CONGREGAZIONE PER LA
DOTTRINA DELLA FEDE
LETTERA
AI VESCOVI DELLA CHIESA CATTOLICA
CIRCA LA RECEZIONE
DELLA COMUNIONE EUCARISTICA
DA PARTE DI FEDELI DIVORZIATI
RISPOSATI
AI VESCOVI DELLA CHIESA CATTOLICA
CIRCA LA RECEZIONE
DELLA COMUNIONE EUCARISTICA
DA PARTE DI FEDELI DIVORZIATI
RISPOSATI
Eccellenza Reverendissima,
1. L'Anno Internazionale della Famiglia è un'occasione
particolarmente importante per riscoprire le testimonianze dell'amore e della
sollecitudine della Chiesa per la famiglia(1) e, nel contempo, per riproporre
le inestimabili ricchezze del matrimonio cristiano che della famiglia
costituisce il fondamento.
2. In questo contesto una speciale attenzione meritano
le difficoltà e le sofferenze di quei fedeli che si trovano in situazioni
matrimoniali irregolari(2). I pastori sono chiamati a far sentire la carità di
Cristo e la materna vicinanza della Chiesa; li accolgano con amore, esortandoli
a confidare nella misericordia di Dio, e suggerendo loro con prudenza e
rispetto concreti cammini di conversione e di partecipazione alla vita della
comunità eccesiale(3).
3. Consapevoli
però che l'autentica comprensione e la genuina misericordia non sono mai
disgiunti dalla verità(4), i pastori hanno il dovere di richiamare a questi
fedeli la dottrina della Chiesa riguardante la celebrazione dei sacramenti e in
particolare la recezione dell'Eucaristia. Su questo punto negli ultimi
anni in varie regioni sono state proposte diverse soluzioni pastorali secondo
cui certamente non sarebbe possibile un'ammissione generale dei divorziati
risposati alla Comunione eucaristica, ma essi potrebbero accedervi in
determinati casi, quando secondo il giudizio della loro coscienza si
ritenessero a ciò autorizzati. Così, ad esempio, quando fossero stati
abbandonati del tutto ingiustamente, sebbene si fossero sinceramente sforzati
di salvare il precedente matrimonio, ovvero quando fossero convinti della
nullità del precedente matrimonio, pur non potendola dimostrare nel foro
esterno, oppure quando avessero già trascorso un lungo cammino di riflessione e
di penitenza, o anche quando per motivi moralmente validi non potessero
soddisfare l'obbligo della separazione.
Da alcune parti è stato anche proposto che, per
esaminare oggettivamente la loro situazione effettiva, i divorziati risposati
dovrebbero intessere un colloquio con un sacerdote prudente ed esperto. Questo
sacerdote però sarebbe tenuto a rispettare la loro eventuale decisione di
coscienza ad accedere all'Eucaristia, senza che ciò implichi una autorizzazione
ufficiale.
In questi e simili casi si tratterebbe di una
soluzione pastorale tollerante e benevola per poter rendere giustizia alle
diverse situazioni dei divorziati risposati.

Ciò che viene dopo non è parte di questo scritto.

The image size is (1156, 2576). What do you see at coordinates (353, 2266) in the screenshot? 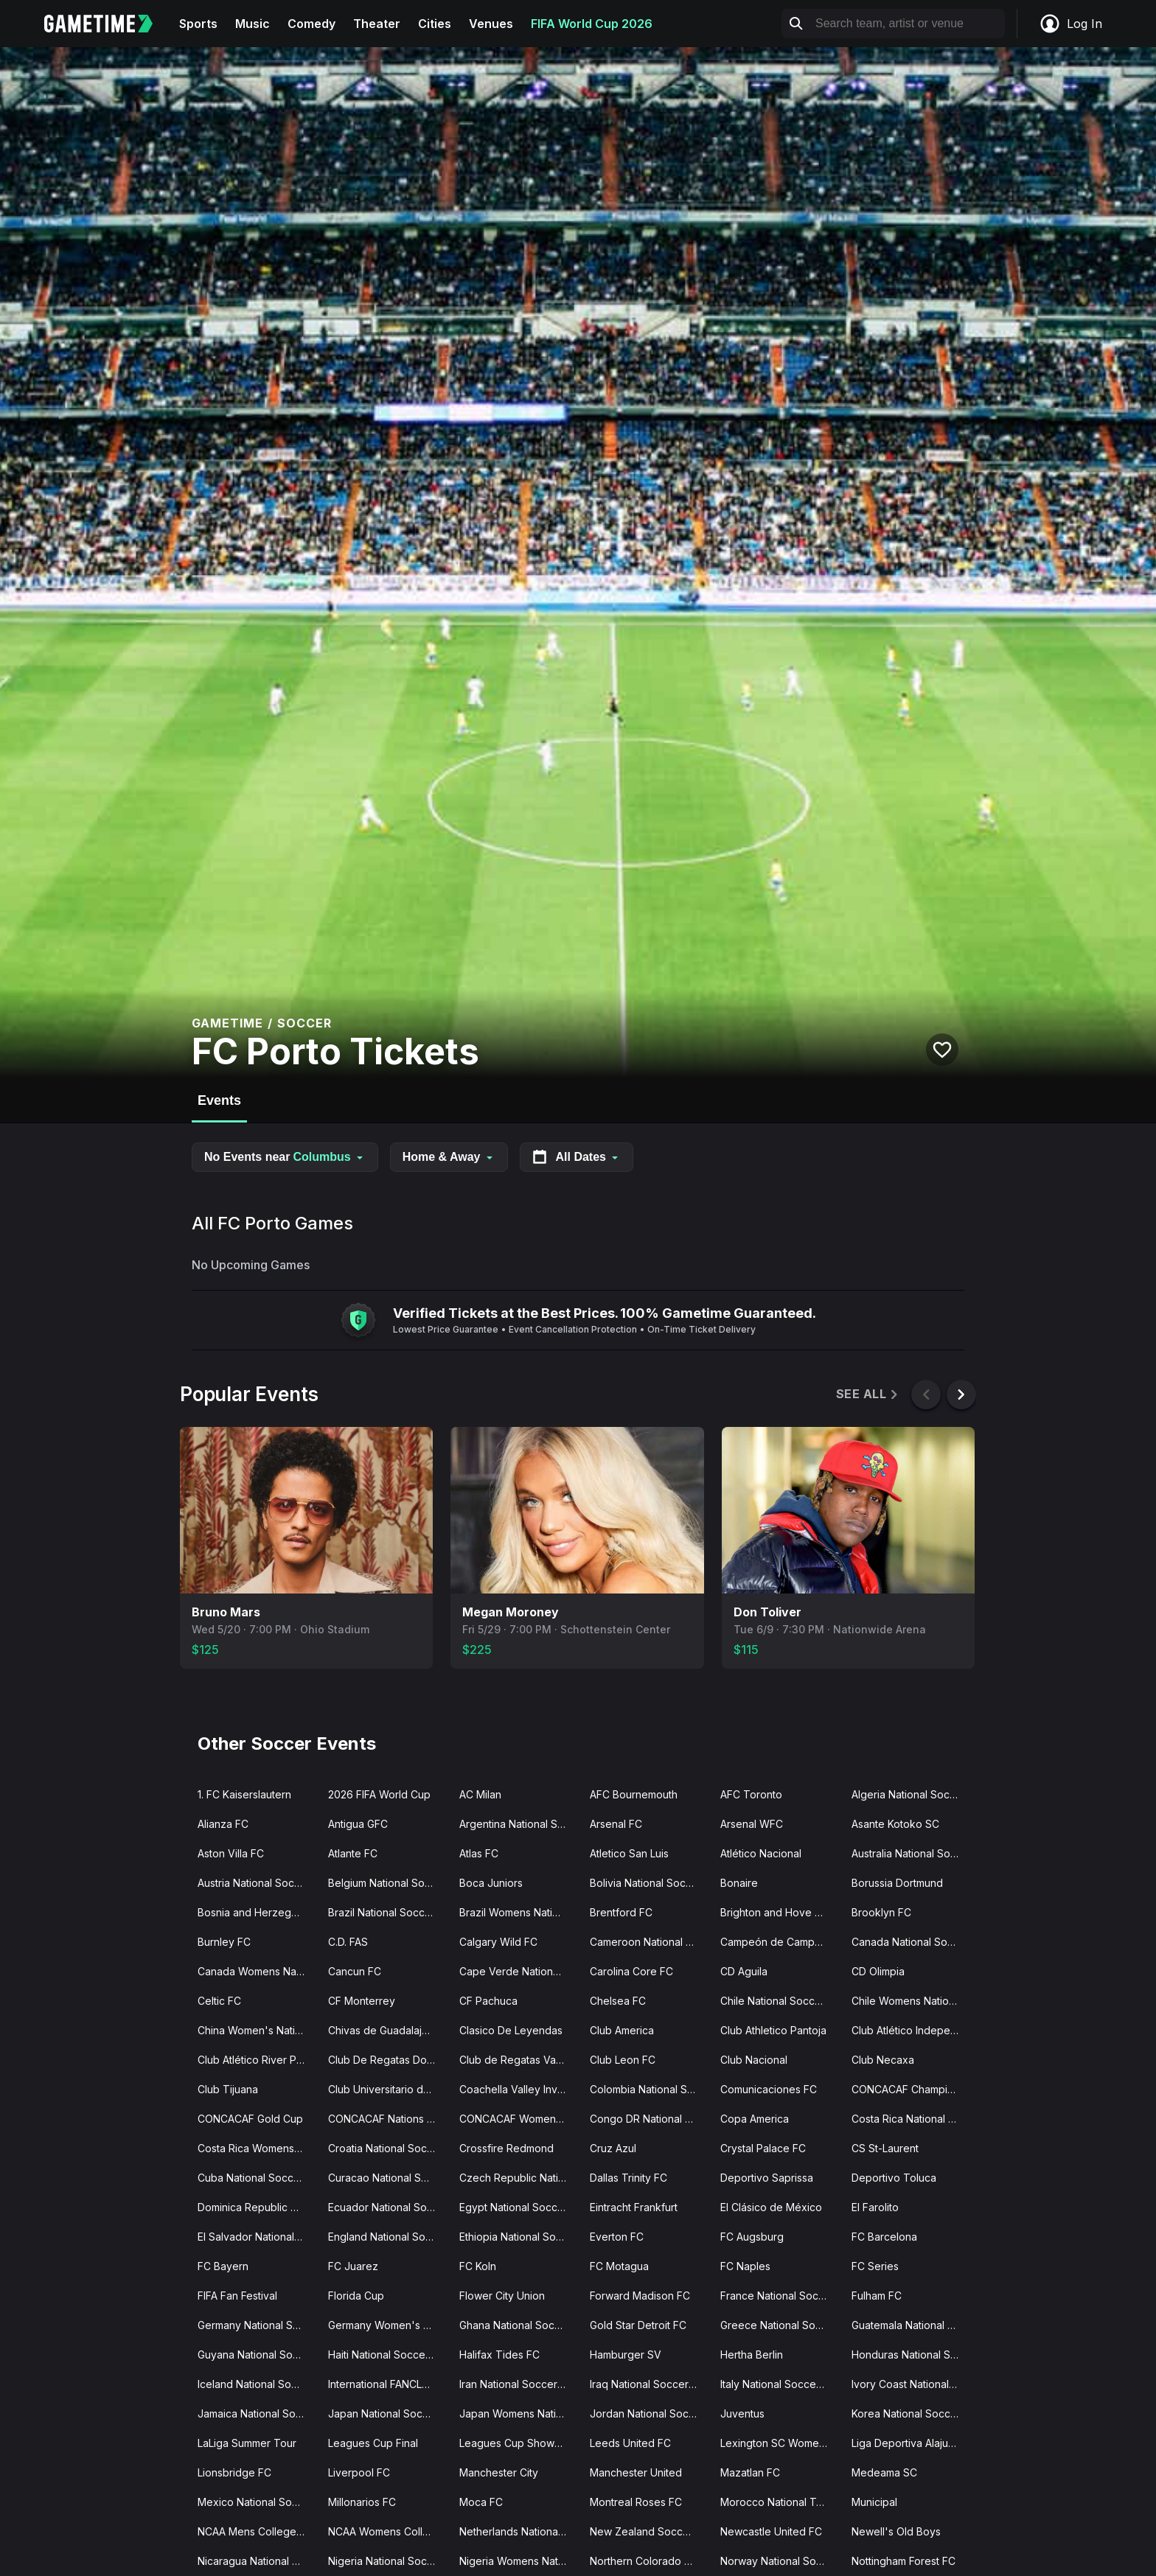 I see `FC Juarez` at bounding box center [353, 2266].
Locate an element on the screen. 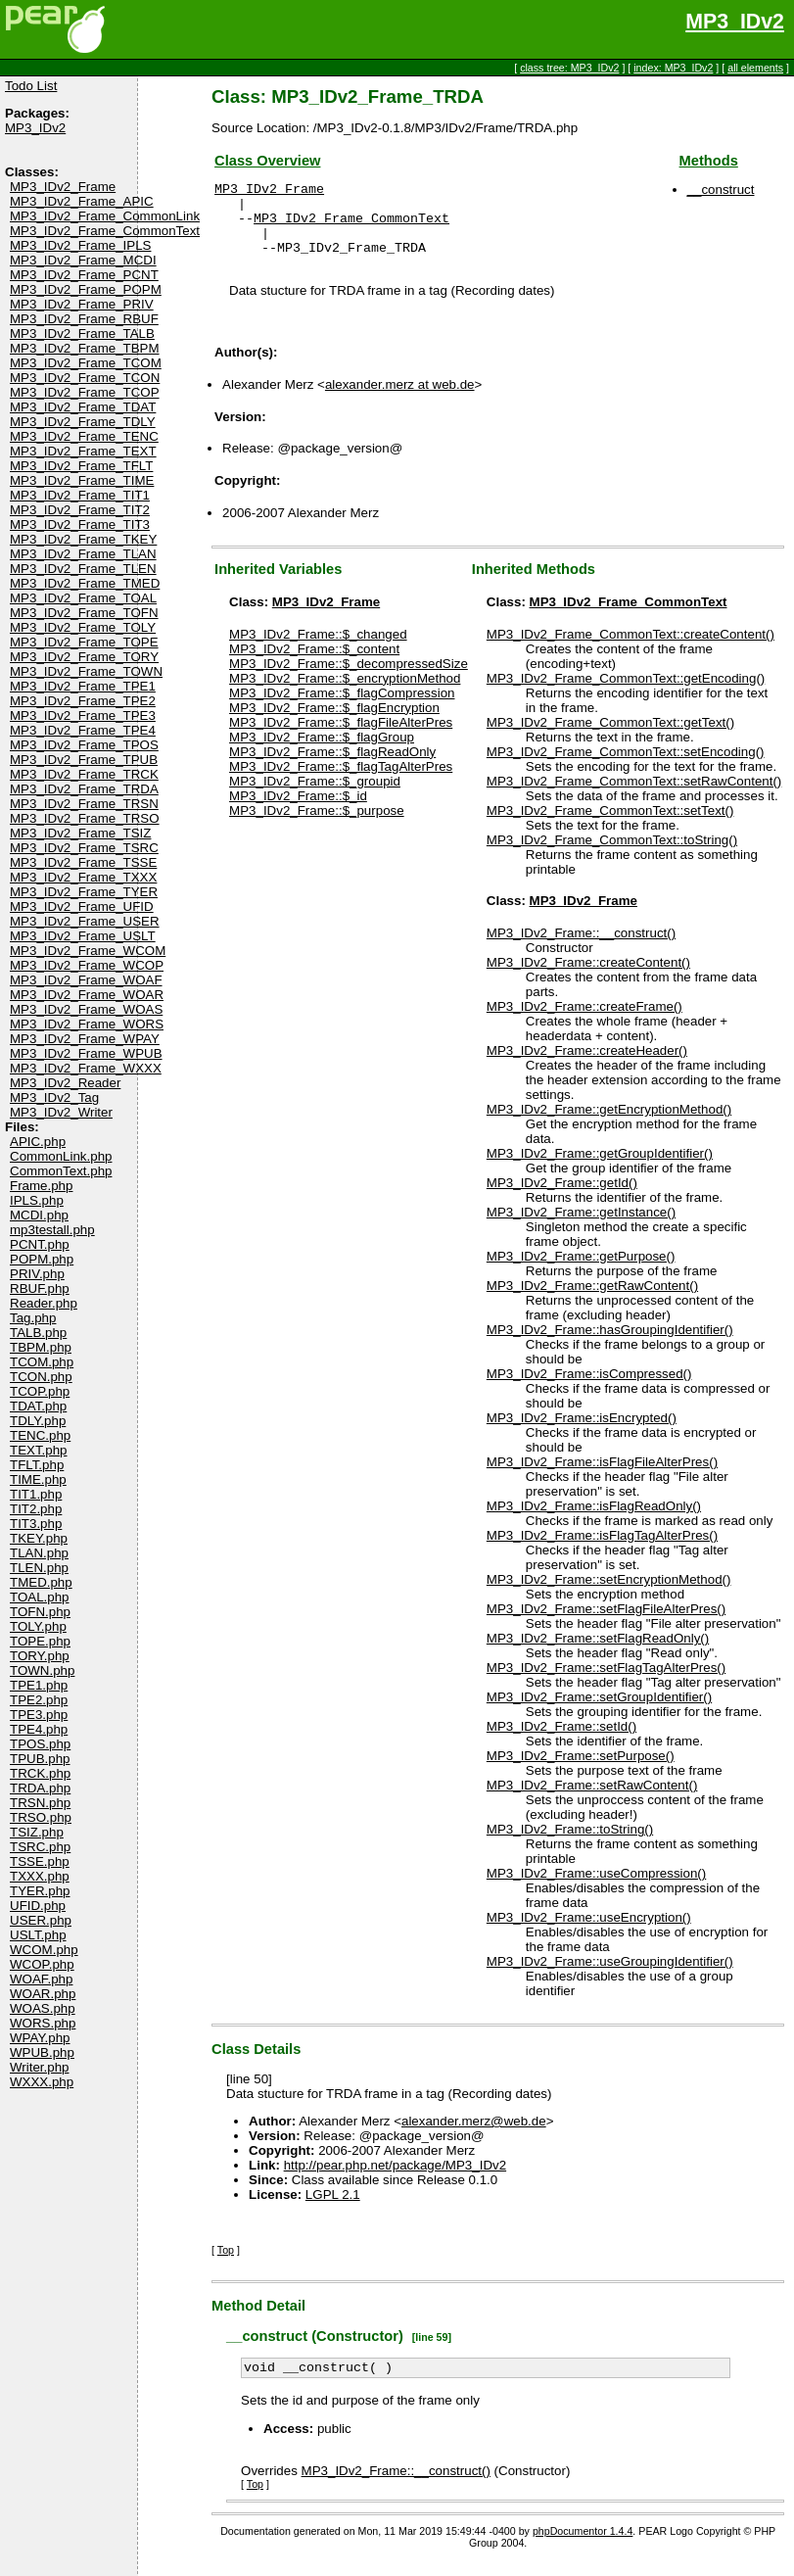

4. Anche se è noto che soluzioni pastorali analoghe
furono proposte da alcuni Padri della Chiesa ed entrarono in qualche misura
anche nella prassi, tuttavia esse non ottennero mai il consenso dei Padri e in
nessun modo vennero a costituire la dottrina comune della Chiesa né a
determinarne la disciplina. Spetta al Magistero universale della Chiesa, in
fedeltà alla Sacra Scrittura e alla Tradizione, insegnare ed interpretare
autenticamente il «depositum fidei».
Di fronte alle nuove proposte pastorali sopra
menzionate questa Congregazione ritiene pertanto doveroso richiamare la
dottrina e la disciplina della Chiesa in materia. Fedele alla parola di Gesù Cristo(5), la Chiesa afferma di non poter
riconoscere come valida una nuova unione, se era valido il precedente
matrimonio. Se i divorziati si sono risposati civilmente, essi si trovano in
una situazione che oggettivamente contrasta con la legge di Dio e perciò non
possono accedere alla Comunione eucaristica, per tutto il tempo che perdura
tale situazione(6).
Questa norma non ha affatto un carattere punitivo o comunque
discriminatorio verso i divorziati risposati, ma esprime piuttosto una
situazione oggettiva che rende di per sé impossibile l'accesso alla Comunione
eucaristica: «Sono essi a non poter esservi ammessi, dal momento che il loro stato e la
loro condizione di vita contraddicono oggettivamente a quell'unione di amore
tra Cristo e la Chiesa, significata e attuata dall'Eucaristia. C'è inoltre un altro peculiare motivo
pastorale; se si ammettessero queste persone all'Eucaristia, i fedeli
rimarrebbero indotti in errore e confusione circa la dottrina della Chiesa
sull'indissolubilità del matrimonio»(7).
Per i fedeli che permangono in tale situazione
matrimoniale, l'accesso alla Comunione eucaristica è aperto unicamente
dall'assoluzione sacramentale, che può essere data «solo a quelli che, pentiti
di aver violato il segno dell'Alleanza e della fedeltà a Cristo, sono
sinceramente disposti ad una forma di vita non più in contraddizione con
l'indissolubilità del matrimonio. Ciò importa, in concreto, che quando l'uomo e
la donna, per seri motivi - quali, ad esempio, l'educazione dei figli - non
possono soddisfare l'obbligo della separazione, "assumano l'impegno di
vivere in piena continenza, cioè di astenersi dagli atti propri dei
coniugi"»(8). In tal caso essi possono accedere alla comunione
eucaristica, fermo restando tuttavia l'obbligo di evitare lo scandalo.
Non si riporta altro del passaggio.